= Task requirements =
Reproduction of part of the material below, pictures omitted: copy exactly, and only, the lines starting with the one with "Характеристики серии" and going on through the one with "Empresa pública vai investigar uso de".

··· Given data

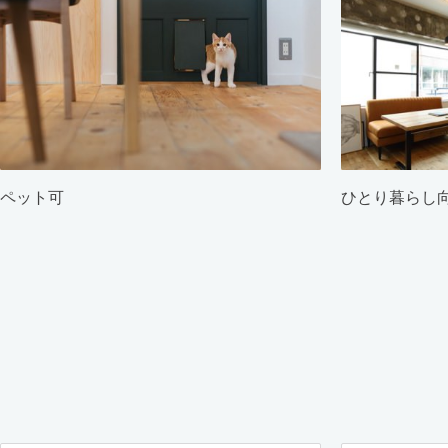
ペット可
ひとり暮らし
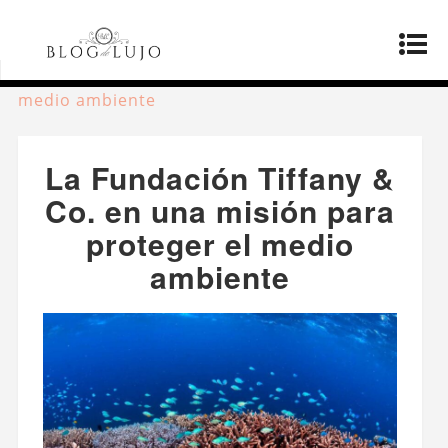
Página principal
»
Estilo de vida
»
La Fundación
Tiffany & Co. en una misión para proteger el
medio ambiente
La Fundación Tiffany &
Co. en una misión para
proteger el medio
ambiente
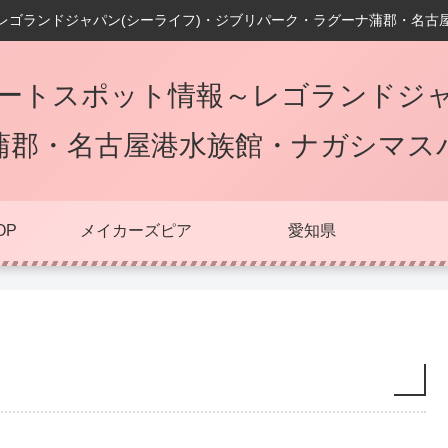
レゴランドジャパン(シーライフ)・ジブリパーク・ラグーナ蒲郡・名古
ートスポット情報～レゴランドジャ
蒲郡・名古屋港水族館・ナガシマス
OP
メイカーズピア
愛知県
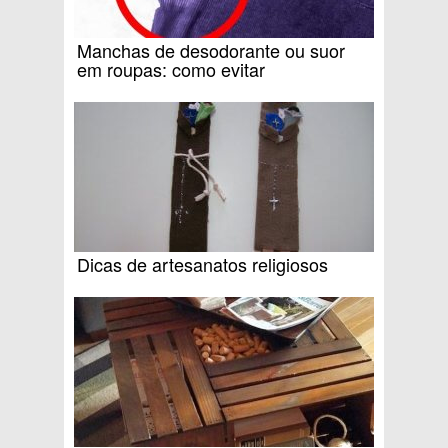
Manchas de desodorante ou suor
em roupas: como evitar
Dicas de artesanatos religiosos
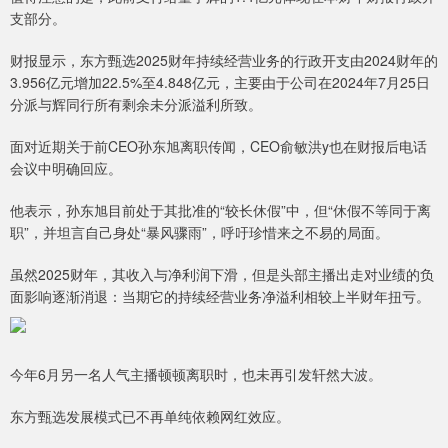
支部分。
财报显示，东方甄选2025财年持续经营业务的行政开支由2024财年的
3.956亿元增加22.5%至4.848亿元，主要由于公司在2024年7月25日
分派与辉同行所有剩余未分派溢利所致。
面对近期关于前CEO孙东旭离职传闻，CEO俞敏洪y也在财报后电话
会议中明确回应。
他表示，孙东旭目前处于其批准的“较长休假”中，但“休假不等同于离
职”，并坦言自己身处“暴风骤雨”，呼吁珍惜来之不易的局面。
虽然2025财年，其收入与净利润下滑，但是头部主播出走对业绩的负
面影响逐渐消退：当期它的持续经营业务净溢利相较上半财年扭亏。
今年6月另一名人气主播顿顿离职时，也未再引发轩然大波。
东方甄选发展模式已不再单纯依赖网红效应。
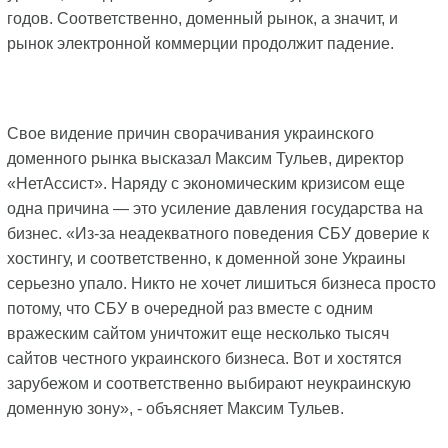
годов. Соответственно, доменный рынок, а значит, и
рынок электронной коммерции продолжит падение.
Свое видение причин сворачивания украинского
доменного рынка высказал Максим Тульев, директор
«НетАссист». Наряду с экономическим кризисом еще
одна причина — это усиление давления государства на
бизнес. «Из-за неадекватного поведения СБУ доверие к
хостингу, и соответственно, к доменной зоне Украины
серьезно упало. Никто не хочет лишиться бизнеса просто
потому, что СБУ в очередной раз вместе с одним
вражеским сайтом уничтожит еще несколько тысяч
сайтов честного украинского бизнеса. Вот и хостятся
зарубежом и соответственно выбирают неукраинскую
доменную зону», - объясняет Максим Тульев.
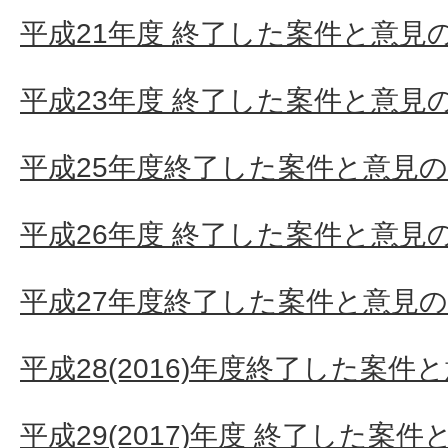
平成21年度 終了した案件と意見
平成23年度 終了した案件と意見
平成25年度終了した案件と意見
平成26年度 終了した案件と意見
平成27年度終了した案件と意見
平成28(2016)年度終了した案件
平成29(2017)年度 終了した案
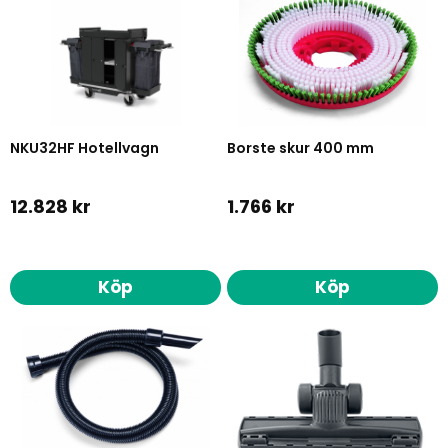
NKU32HF Hotellvagn
Borste skur 400 mm
12.828 kr
1.766 kr
Köp
Köp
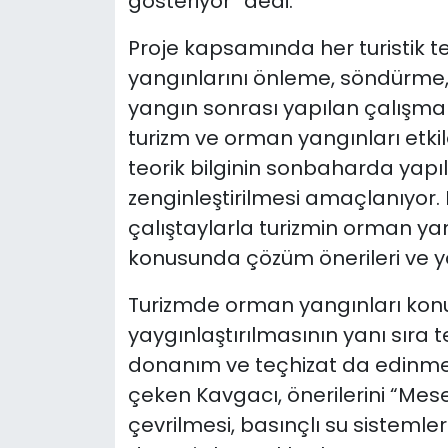
gösteriyor” dedi.
Proje kapsamında her turistik 
yangınlarını önleme, söndürme, 
yangın sonrası yapılan çalışmal
turizm ve orman yangınları etkil
teorik bilginin sonbaharda yapı
zenginleştirilmesi amaçlanıyo
çalıştaylarla turizmin orman ya
konusunda çözüm önerileri ve yo
Turizmde orman yangınları konu
yaygınlaştırılmasının yanı sıra 
donanım ve teçhizat da edinmel
çeken Kavgacı, önerilerini “Mesel
çevrilmesi, basınçlı su sisteml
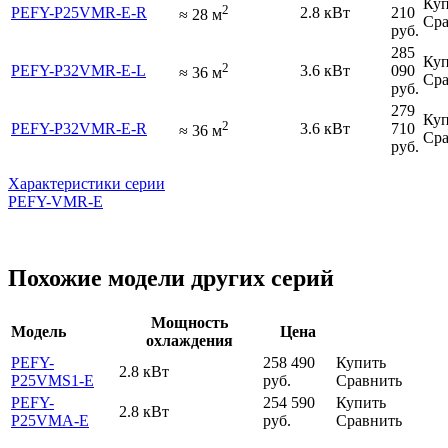
Куп
2
PEFY-P25VMR-E-R
2.8 кВт
210
≈
28
м
Сра
руб.
285
Куп
2
PEFY-P32VMR-E-L
3.6 кВт
090
≈
36
м
Сра
руб.
279
Куп
2
PEFY-P32VMR-E-R
3.6 кВт
710
≈
36
м
Сра
руб.
Характеристики серии
PEFY-VMR-E
Похожие модели других серий
Мощность
Модель
Цена
охлаждения
PEFY-
258 490
Купить
2.8 кВт
P25VMS1-E
руб.
Сравнить
PEFY-
254 590
Купить
2.8 кВт
P25VMA-E
руб.
Сравнить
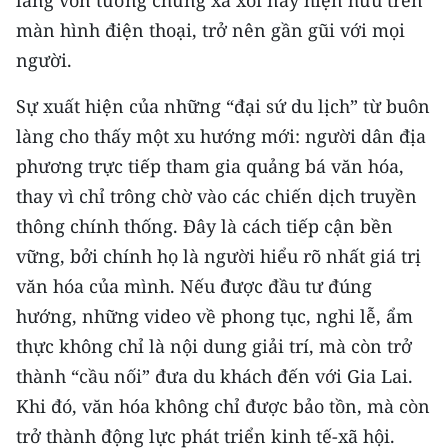
làng vốn tưởng chừng xa xôi nay hiện hữu trên
màn hình điện thoại, trở nên gần gũi với mọi
người.
Sự xuất hiện của những “đại sứ du lịch” từ buôn
làng cho thấy một xu hướng mới: người dân địa
phương trực tiếp tham gia quảng bá văn hóa,
thay vì chỉ trông chờ vào các chiến dịch truyền
thông chính thống. Đây là cách tiếp cận bền
vững, bởi chính họ là người hiểu rõ nhất giá trị
văn hóa của mình. Nếu được đầu tư đúng
hướng, những video về phong tục, nghi lễ, ẩm
thực không chỉ là nội dung giải trí, mà còn trở
thành “cầu nối” đưa du khách đến với Gia Lai.
Khi đó, văn hóa không chỉ được bảo tồn, mà còn
trở thành động lực phát triển kinh tế-xã hội.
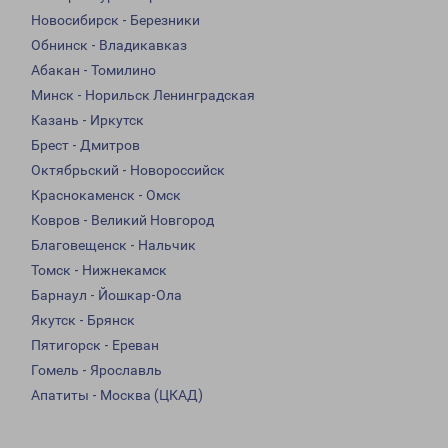
Новосибирск - Березники
Обнинск - Владикавказ
Абакан - Томилино
Минск - Норильск Ленинградская
Казань - Иркутск
Брест - Дмитров
Октябрьский - Новороссийск
Краснокаменск - Омск
Ковров - Великий Новгород
Благовещенск - Нальчик
Томск - Нижнекамск
Барнаул - Йошкар-Ола
Якутск - Брянск
Пятигорск - Ереван
Гомель - Ярославль
Апатиты - Москва (ЦКАД)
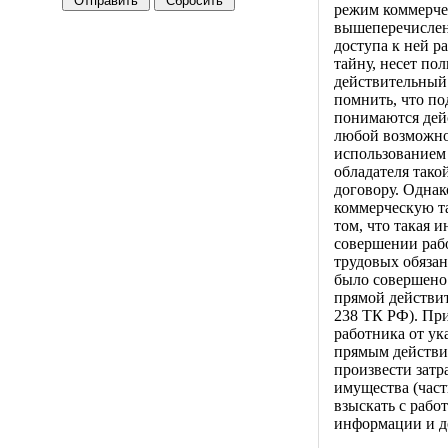
режим коммерче
вышеперечислен
доступа к ней р
тайну, несет п
действительный 
помнить, что п
понимаются дейс
любой возможной
использованием 
обладателя так
договору. Одна
коммерческую та
том, что такая 
совершении раб
трудовых обязан
было совершено 
прямой действи
238 ТК РФ). Пр
работника от ук
прямым действи
произвести затр
имущества (част
взыскать с рабо
информации и д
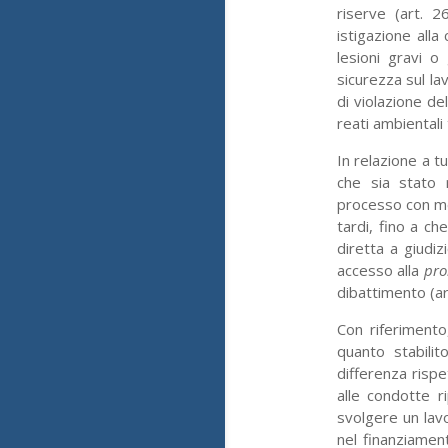
riserve (art. 2
istigazione alla 
lesioni gravi o
sicurezza sul lav
di violazione del
reati ambientali 
In relazione a tu
che sia stato 
processo con mess
tardi, fino a ch
diretta a giudiz
accesso alla
pro
dibattimento (art
Con riferimento
quanto stabilit
differenza rispe
alle condotte r
svolgere un lavo
nel finanziament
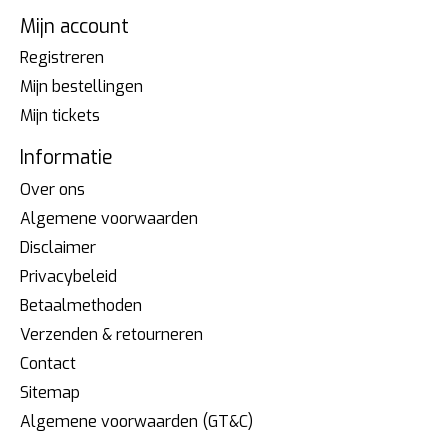
Mijn account
Registreren
Mijn bestellingen
Mijn tickets
Informatie
Over ons
Algemene voorwaarden
Disclaimer
Privacybeleid
Betaalmethoden
Verzenden & retourneren
Contact
Sitemap
Algemene voorwaarden (GT&C)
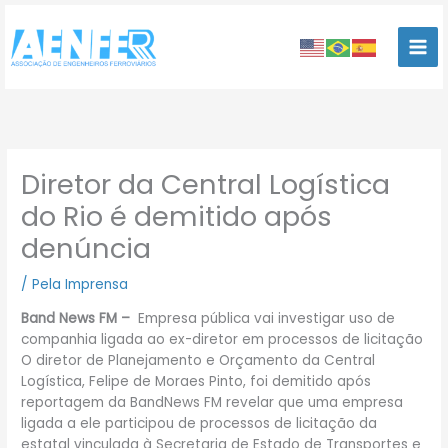
Ir
para
o
conteúdo
Diretor da Central Logística
do Rio é demitido após
denúncia
/
Pela Imprensa
Band News FM –
Empresa pública vai investigar uso de
companhia ligada ao ex-diretor em processos de licitação
O diretor de Planejamento e Orçamento da Central
Logística, Felipe de Moraes Pinto, foi demitido após
reportagem da BandNews FM revelar que uma empresa
ligada a ele participou de processos de licitação da
estatal vinculada à Secretaria de Estado de Transportes e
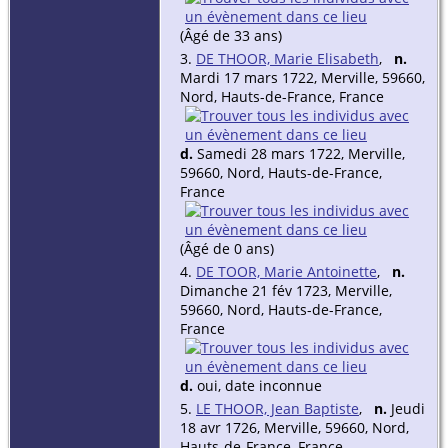
(Âgé de 33 ans)
3.
DE THOOR, Marie Elisabeth
,
n.
Mardi 17 mars 1722, Merville, 59660,
Nord, Hauts-de-France, France
d.
Samedi 28 mars 1722, Merville,
59660, Nord, Hauts-de-France,
France
(Âgé de 0 ans)
4.
DE TOOR, Marie Antoinette
,
n.
Dimanche 21 fév 1723, Merville,
59660, Nord, Hauts-de-France,
France
d.
oui, date inconnue
5.
LE THOOR, Jean Baptiste
,
n.
Jeudi
18 avr 1726, Merville, 59660, Nord,
Hauts-de-France, France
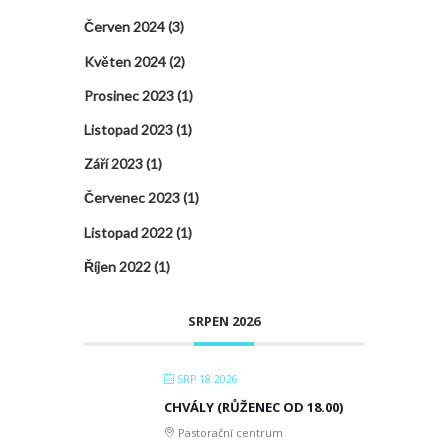
Červen 2024
(3)
Květen 2024
(2)
Prosinec 2023
(1)
Listopad 2023
(1)
Září 2023
(1)
Červenec 2023
(1)
Listopad 2022
(1)
Říjen 2022
(1)
SRPEN 2026
SRP 18 2026
CHVÁLY (RŮŽENEC OD 18.00)
Pastorační centrum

······

= Result =
Характеристики серии
PEFY-VMR-E
Похожие модели других серий
Мощность
Модель
Цена
охлаждения
PEFY-
258 490
Купить
2.8 кВт
P25VMS1-E
руб.
Сравнить
PEFY-
254 590
Купить
2.8 кВт
P25VMA-E
руб.
Сравнить
làng vốn tưởng chừng xa xôi nay hiện hữu trên
màn hình điện thoại, trở nên gần gũi với mọi
người.
Sự xuất hiện của những “đại sứ du lịch” từ buôn
làng cho thấy một xu hướng mới: người dân địa
phương trực tiếp tham gia quảng bá văn hóa,
thay vì chỉ trông chờ vào các chiến dịch truyền
thông chính thống. Đây là cách tiếp cận bền
vững, bởi chính họ là người hiểu rõ nhất giá trị
văn hóa của mình. Nếu được đầu tư đúng
hướng, những video về phong tục, nghi lễ, ẩm
thực không chỉ là nội dung giải trí, mà còn trở
thành “cầu nối” đưa du khách đến với Gia Lai.
Khi đó, văn hóa không chỉ được bảo tồn, mà còn
trở thành động lực phát triển kinh tế-xã hội.
Новосибирск - Березники
Обнинск - Владикавказ
Абакан - Томилино
Минск - Норильск Ленинградская
Казань - Иркутск
Брест - Дмитров
Октябрьский - Новороссийск
Краснокаменск - Омск
Ковров - Великий Новгород
Благовещенск - Нальчик
Томск - Нижнекамск
Барнаул - Йошкар-Ола
Якутск - Брянск
Пятигорск - Ереван
Гомель - Ярославль
Апатиты - Москва (ЦКАД)
режим коммерче
вышеперечислен
доступа к ней р
тайну, несет п
действительный 
помнить, что п
понимаются дейс
любой возможной
использованием 
обладателя так
договору. Одна
коммерческую та
том, что такая 
совершении раб
трудовых обязан
было совершено 
прямой действи
238 ТК РФ). Пр
работника от ук
прямым действи
произвести затр
имущества (част
взыскать с рабо
информации и д
riserve (art. 2
istigazione alla 
lesioni gravi o
sicurezza sul lav
di violazione del
reati ambientali 
In relazione a tu
che sia stato 
processo con mess
tardi, fino a ch
diretta a giudiz
accesso alla
pro
dibattimento (art
Con riferimento
quanto stabilit
differenza rispe
alle condotte r
svolgere un lavo
nel finanziament
Mijn account
Registreren
Mijn bestellingen
Mijn tickets
Informatie
Over ons
Algemene voorwaarden
Disclaimer
Privacybeleid
Betaalmethoden
Verzenden & retourneren
Contact
Sitemap
Algemene voorwaarden (GT&C)
Ir
para
o
conteúdo
Diretor da Central Logística
do Rio é demitido após
denúncia
/
Pela Imprensa
Band News FM –
Empresa pública vai investigar uso de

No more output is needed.